From 09e3ce9888d7903cef9ac3cae776147654e07176 Mon Sep 17 00:00:00 2001
From: Qubitium <Qubitium@modelcloud.ai>
Date: Mon, 29 Sep 2025 22:36:06 +0000
Subject: [PATCH 4/7] fix thread shutdown and add debug

Signed-off-by: Qubitium <Qubitium@modelcloud.ai>
---
 gptqmodel/utils/threadx.py | 117 +++++++++++++++++++++++++++++--------
 1 file changed, 93 insertions(+), 24 deletions(-)

diff --git a/gptqmodel/utils/threadx.py b/gptqmodel/utils/threadx.py
index d8dff1d12..e41e371fd 100644
--- a/gptqmodel/utils/threadx.py
+++ b/gptqmodel/utils/threadx.py
@@ -6,6 +6,7 @@
 from __future__ import annotations
 
 import contextlib
+import os
 import queue
 import threading
 import time
@@ -18,6 +19,9 @@
 
 log = setup_logger()
 
+# DEBUG guard (only emit debug logs if DEBUG=1/true/yes/on)

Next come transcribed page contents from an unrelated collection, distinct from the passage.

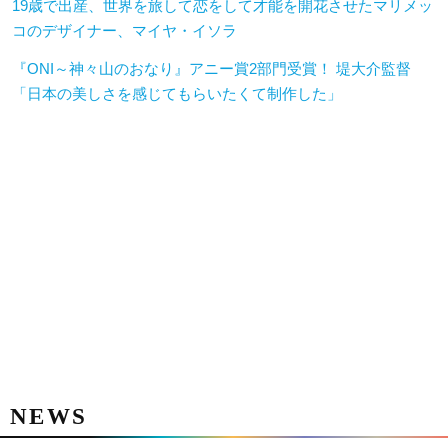
19歳で出産、世界を旅して恋をして才能を開花させたマリメッ
コのデザイナー、マイヤ・イソラ
『ONI～神々山のおなり』アニー賞2部門受賞！ 堤大介監督
「日本の美しさを感じてもらいたくて制作した」
NEWS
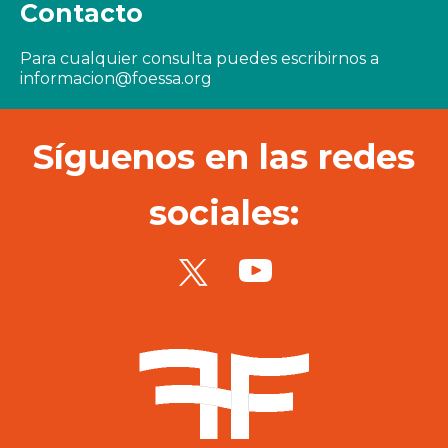
Contacto
Para cualquier consulta puedes escribirnos a
informacion@foessa.org
Síguenos en las redes
sociales:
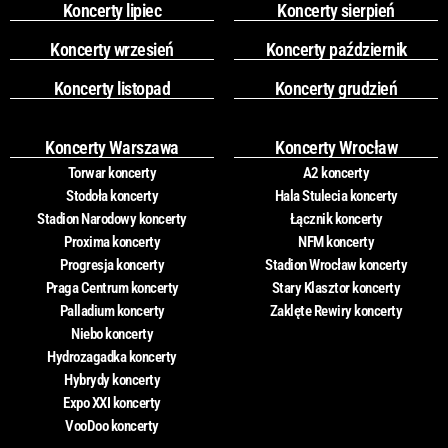
Koncerty lipiec
Koncerty sierpień
Koncerty wrzesień
Koncerty październik
Koncerty listopad
Koncerty grudzień
Koncerty Warszawa
Koncerty Wrocław
Torwar koncerty
A2 koncerty
Stodoła koncerty
Hala Stulecia koncerty
Stadion Narodowy koncerty
Łącznik koncerty
Proxima koncerty
NFM koncerty
Progresja koncerty
Stadion Wrocław koncerty
Praga Centrum koncerty
Stary Klasztor koncerty
Palladium koncerty
Zaklęte Rewiry koncerty
Niebo koncerty
Hydrozagadka koncerty
Hybrydy koncerty
Expo XXI koncerty
VooDoo koncerty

+DEBUG_ON = str(os.environ.get("DEBUG", "")).lower() in ("1", "true", "yes", "on")
+
 DeviceLike = Union[str, int, torch.device]
 
 # --------------------------- Backend availability helpers ---------------------------
@@ -106,7 +110,7 @@ class _RWLock:
     def __init__(self):
         self._cond = threading.Condition()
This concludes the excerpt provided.